YOUR ASSIGNMENT
What lines of the data include the string "Freilandmuseum"? Copy them all.

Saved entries
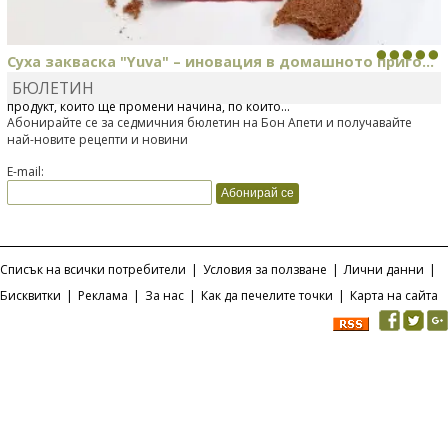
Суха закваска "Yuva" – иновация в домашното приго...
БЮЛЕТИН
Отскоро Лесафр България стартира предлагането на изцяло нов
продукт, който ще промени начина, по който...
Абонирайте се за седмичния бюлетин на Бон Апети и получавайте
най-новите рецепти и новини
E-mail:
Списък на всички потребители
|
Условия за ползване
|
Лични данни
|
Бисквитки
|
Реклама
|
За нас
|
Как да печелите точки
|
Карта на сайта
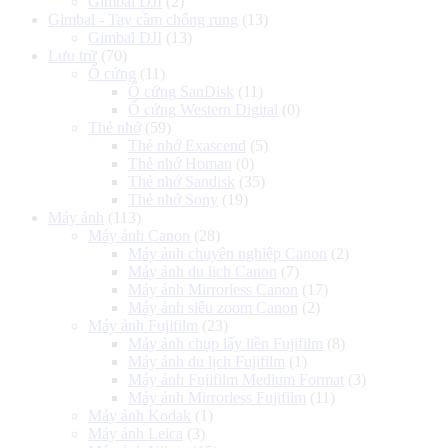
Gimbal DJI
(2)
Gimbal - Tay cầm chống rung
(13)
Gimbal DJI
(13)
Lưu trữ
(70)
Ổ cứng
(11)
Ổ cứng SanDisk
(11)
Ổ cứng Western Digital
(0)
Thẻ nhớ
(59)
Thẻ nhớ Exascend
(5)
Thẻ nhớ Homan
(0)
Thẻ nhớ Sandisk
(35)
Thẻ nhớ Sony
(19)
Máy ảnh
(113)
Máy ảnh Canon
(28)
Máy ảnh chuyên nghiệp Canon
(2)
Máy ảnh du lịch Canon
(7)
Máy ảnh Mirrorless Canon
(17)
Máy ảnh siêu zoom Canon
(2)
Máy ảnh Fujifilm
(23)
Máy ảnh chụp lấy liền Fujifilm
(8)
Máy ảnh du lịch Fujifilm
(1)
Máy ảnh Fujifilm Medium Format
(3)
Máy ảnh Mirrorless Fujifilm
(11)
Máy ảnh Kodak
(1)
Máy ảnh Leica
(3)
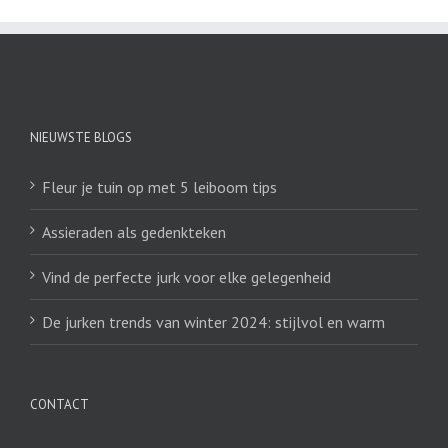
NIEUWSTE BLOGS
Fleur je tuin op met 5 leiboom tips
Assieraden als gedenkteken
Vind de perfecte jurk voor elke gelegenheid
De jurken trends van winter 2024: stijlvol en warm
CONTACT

--

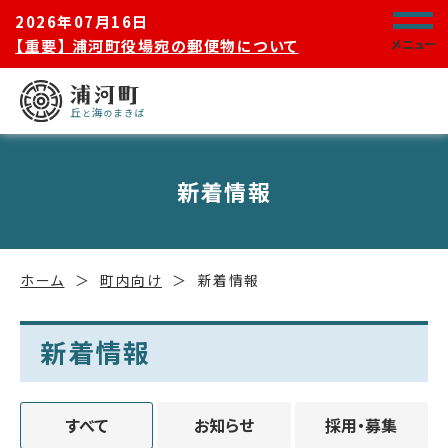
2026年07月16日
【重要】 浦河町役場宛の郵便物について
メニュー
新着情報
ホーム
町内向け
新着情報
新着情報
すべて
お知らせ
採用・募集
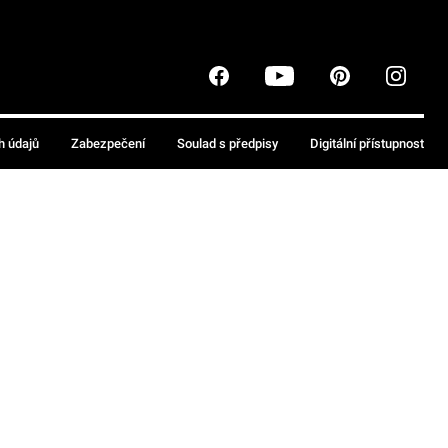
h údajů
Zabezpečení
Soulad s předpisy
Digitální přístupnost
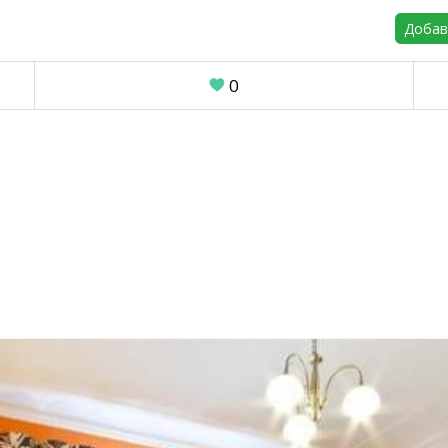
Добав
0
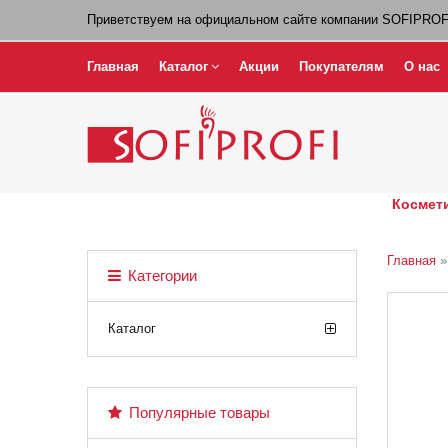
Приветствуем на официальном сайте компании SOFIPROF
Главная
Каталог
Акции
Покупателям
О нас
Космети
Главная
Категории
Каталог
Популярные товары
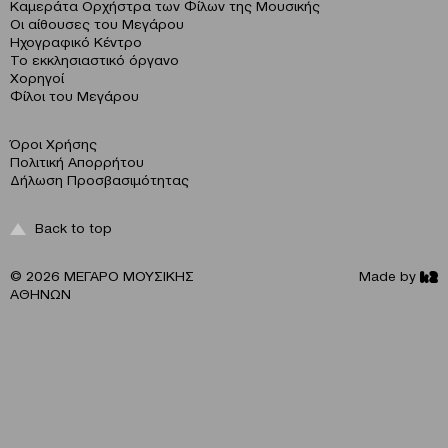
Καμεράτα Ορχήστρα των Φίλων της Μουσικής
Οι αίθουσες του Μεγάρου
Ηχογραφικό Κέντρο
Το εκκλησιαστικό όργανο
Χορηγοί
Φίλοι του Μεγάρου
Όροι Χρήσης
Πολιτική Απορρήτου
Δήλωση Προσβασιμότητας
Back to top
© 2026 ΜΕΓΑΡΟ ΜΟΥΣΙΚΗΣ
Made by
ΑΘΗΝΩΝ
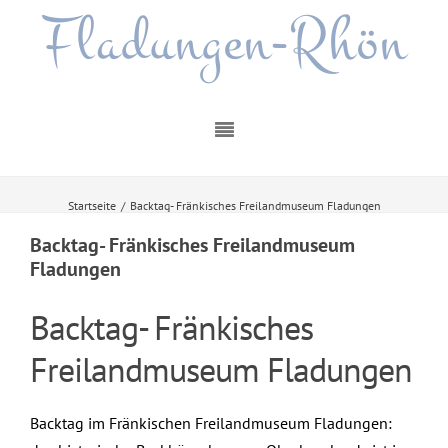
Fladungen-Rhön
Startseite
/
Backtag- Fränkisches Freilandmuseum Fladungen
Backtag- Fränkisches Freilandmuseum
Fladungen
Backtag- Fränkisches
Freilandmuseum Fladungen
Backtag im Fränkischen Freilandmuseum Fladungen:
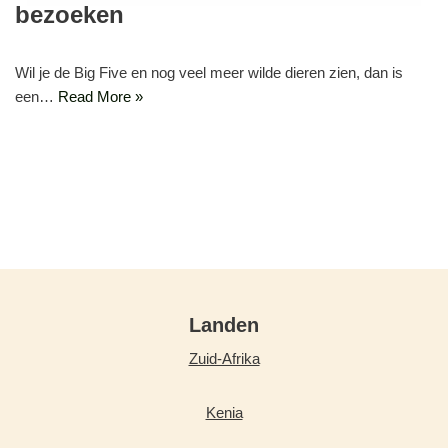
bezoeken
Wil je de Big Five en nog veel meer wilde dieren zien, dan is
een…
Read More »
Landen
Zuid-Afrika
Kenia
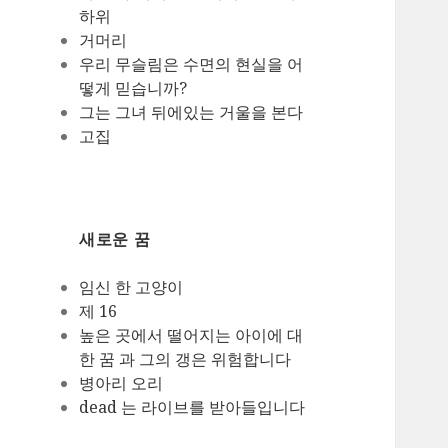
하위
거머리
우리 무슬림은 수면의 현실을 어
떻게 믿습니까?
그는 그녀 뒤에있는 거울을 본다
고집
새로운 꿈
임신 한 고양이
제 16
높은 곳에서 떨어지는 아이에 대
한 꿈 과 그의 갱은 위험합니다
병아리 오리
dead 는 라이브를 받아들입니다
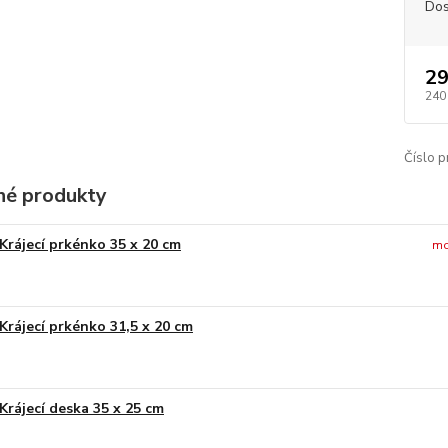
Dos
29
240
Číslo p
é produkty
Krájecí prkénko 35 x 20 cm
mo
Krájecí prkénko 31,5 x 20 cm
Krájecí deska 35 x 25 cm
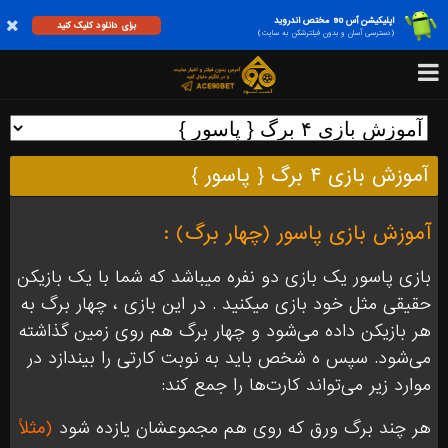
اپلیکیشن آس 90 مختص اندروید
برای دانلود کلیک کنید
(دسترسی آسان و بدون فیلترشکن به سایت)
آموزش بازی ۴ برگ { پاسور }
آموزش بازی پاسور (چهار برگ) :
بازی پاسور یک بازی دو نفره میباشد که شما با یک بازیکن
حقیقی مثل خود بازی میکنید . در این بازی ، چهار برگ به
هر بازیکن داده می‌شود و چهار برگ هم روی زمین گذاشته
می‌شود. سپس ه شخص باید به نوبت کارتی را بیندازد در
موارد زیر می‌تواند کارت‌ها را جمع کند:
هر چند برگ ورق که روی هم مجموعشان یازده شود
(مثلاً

--

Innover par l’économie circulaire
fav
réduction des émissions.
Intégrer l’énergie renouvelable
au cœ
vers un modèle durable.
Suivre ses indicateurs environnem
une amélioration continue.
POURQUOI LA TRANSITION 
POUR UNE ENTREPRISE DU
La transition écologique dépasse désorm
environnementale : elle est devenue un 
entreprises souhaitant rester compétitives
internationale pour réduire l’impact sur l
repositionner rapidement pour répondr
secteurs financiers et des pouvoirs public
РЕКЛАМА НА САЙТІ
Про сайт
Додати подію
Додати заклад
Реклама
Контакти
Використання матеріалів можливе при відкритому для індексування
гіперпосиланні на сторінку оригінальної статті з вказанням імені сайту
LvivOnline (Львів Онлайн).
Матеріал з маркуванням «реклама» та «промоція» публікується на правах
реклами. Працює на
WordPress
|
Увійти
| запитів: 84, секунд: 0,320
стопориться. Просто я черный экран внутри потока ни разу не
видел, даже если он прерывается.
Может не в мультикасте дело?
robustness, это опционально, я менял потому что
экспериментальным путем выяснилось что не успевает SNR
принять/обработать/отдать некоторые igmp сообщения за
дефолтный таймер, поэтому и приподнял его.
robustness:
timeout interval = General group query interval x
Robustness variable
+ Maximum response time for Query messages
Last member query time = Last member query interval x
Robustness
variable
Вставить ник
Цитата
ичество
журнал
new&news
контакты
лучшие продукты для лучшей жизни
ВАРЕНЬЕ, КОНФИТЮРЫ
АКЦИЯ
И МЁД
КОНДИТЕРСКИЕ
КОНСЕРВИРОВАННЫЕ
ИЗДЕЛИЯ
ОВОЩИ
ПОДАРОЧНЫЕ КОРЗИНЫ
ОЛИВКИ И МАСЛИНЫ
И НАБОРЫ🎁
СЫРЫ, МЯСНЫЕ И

OUTPUT OF THE TASK
Backtag- Fränkisches Freilandmuseum Fladungen
Backtag- Fränkisches Freilandmuseum
Freilandmuseum Fladungen
Backtag im Fränkischen Freilandmuseum Fladungen:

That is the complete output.